K-Fold Cross Validation Example Using Sklean

May 03, 2019

K-Fold Cross Validation Example Using Sklean

At the end of the day, machine learning models are used to make predictions on data for which we don’t already have the answer. For example, this could take the form of a recommender system that tries to predict whether the user will like the song or product.

When developing a model, we have to be very cautious not to overfit to our training data. In other words, we have to ensure that the model is capturing the underlying pattern as opposed to simply memorizing the data. Ergo, before using a model in production, it’s imperative that we check how it handles unforeseen data. This is typically done by splitting the data into two subsets, one for training and the other to test the accuracy of the model.

Certain machine learning algorithms rely on hyperparameters. In essence, a hyperparameter is a variable set by the user that dictates how the algorithm behaves. Some examples of hyperparameters are step size in gradient descent and alpha in ridge regression. There is no one size fits all when it comes to hyperparameters. A data scientist must try to determine the optimal hyperparameter values through trial and error. We call this process hyperparameter tuning.

Unfortunately, if we constantly use the test set to measure the performance of our model for different hyperparameter values, our model will develop an affinity for the data inside of the test set. In other words, knowledge about the test set can leak into the model and evaluation metrics no longer reflect generalized performance.

To solve this problem, we can break up the data further (i.e. validation, training and test sets). The training proceeds on the training set, after which evaluation is done on the validation set, and when we are satisfied with the results, the final evaluation can be performed on the test set.

However, by partitioning the available data into three sets, we drastically reduce the number of samples which can be used for training the model. In addition, the results can depend on a particular random choice of samples. For instance, say we built a model that tried to classify hand written digits, we could end up with a scenario in which our training set contained very little samples for the number 7.

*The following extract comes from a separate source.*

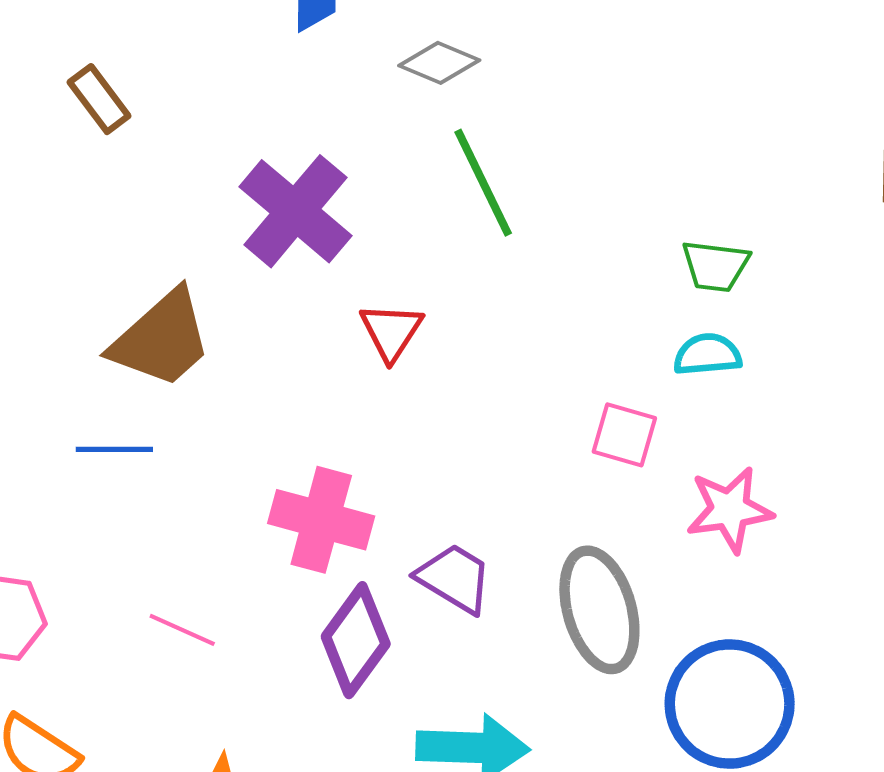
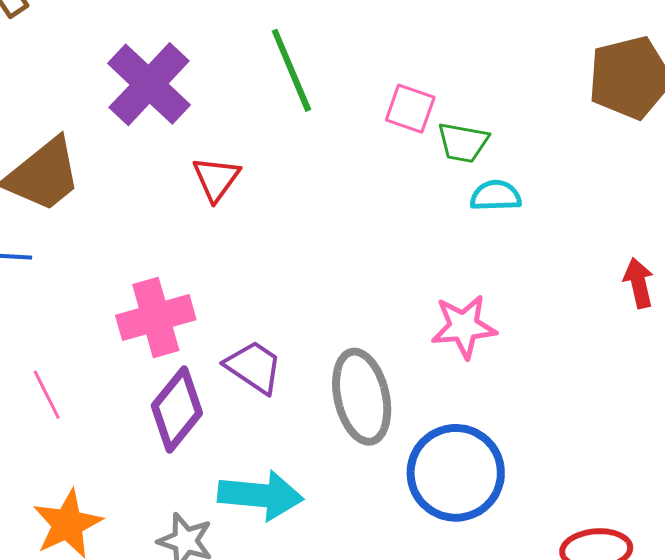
cyan semicircle: (707, 354) -> (496, 196), moved
pink square: (624, 435) -> (410, 109), moved
pink cross: (321, 520) -> (156, 317), turned -34
pink line: (182, 630) -> (47, 395), turned 36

A solution to these issues is a procedure called cross-validation. In cross validation, a test set is still put off to the side for final evaluation, but the validation set is no longer needed. There are multiple kinds of cross validation, the most commonly of which is called k-fold cross validation. In k-fold cross validation, the training set is split into k smaller sets (or folds). The model is then trained using k-1 of the folds and the last one is used as the validation set to compute a performance measure such as accuracy.

Let’s take a look at an example. For the proceeding example, we’ll be using the Boston house prices dataset.

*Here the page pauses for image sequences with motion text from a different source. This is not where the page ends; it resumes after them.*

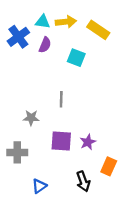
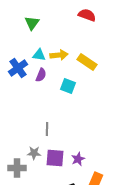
gray line: (61, 99) -> (47, 129), moved
gray star: (31, 118) -> (34, 153), moved

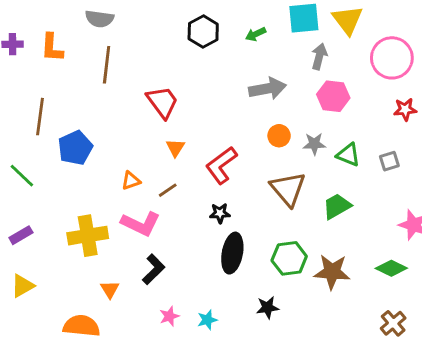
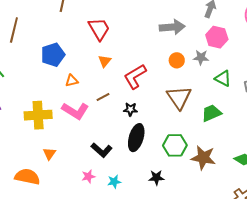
gray star: (314, 144) -> (201, 57), moved
blue pentagon: (75, 148) -> (53, 55), moved
brown line: (168, 190) -> (103, 97), moved
black L-shape: (154, 269) -> (102, 150), moved, turned 80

To start, import all the necessary libraries.

from sklearn.datasets import load_boston  
from sklearn.linear_model import RidgeCV  
from sklearn.model_selection import train_test_split  
import numpy as np  
import pandas as pd  
from matplotlib import pyplot as plt

Next, we’ll use sklearn to import the features and labels for our data.

boston = load_boston()

boston_features = pd.DataFrame(boston.data, columns=boston.feature_names)

X = boston_features['RM'].values.reshape(-1,1)

y = boston.target

We’ll use matplotlib to plot the relationship between the house prices and the average number of rooms per dwelling.

plt.scatter(X, y);  
plt.title('boston house prices')  
plt.xlabel('average number of rooms per dwelling')  
plt.ylabel('house prices')  
plt.show()

As mentioned previously, we’ll want to put a portion of the data aside for the final evaluation.

train_X, test_X, train_y, test_y = train_test_split(X, y, test_size=0.2, random_state=0)

We’ll use cross validation to determine the optimal alpha value. By default, the ridge regression cross validation class uses the Leave One Out strategy (k-fold). We can compare the performance of our model with different alpha values by taking a look at the mean square error.

regressor = RidgeCV(alphas=[1, 1e3, 1e6], store_cv_values=True)

regressor.fit(train_X, train_y)

cv_mse = np.mean(regressor.cv_values_, axis=0)

print(alphas)  
print(cv_mse)

The RidgeCV class will automatically select the best alpha value. We can view it by accessing the following property.

# Best alpha  
print(regressor.alpha_)

We can use the model to predict that house prices for the test set.

predict_y = regressor.predict(test_X)

Finally, we plot the data in the test set and the line determined during the training phase.

plt.scatter(test_X, test_y);  
plt.plot(test_X, predict_y, color='red')  
plt.title('boston house prices')  
plt.xlabel('average number of rooms per dwelling')  
plt.ylabel('house prices')  
plt.show()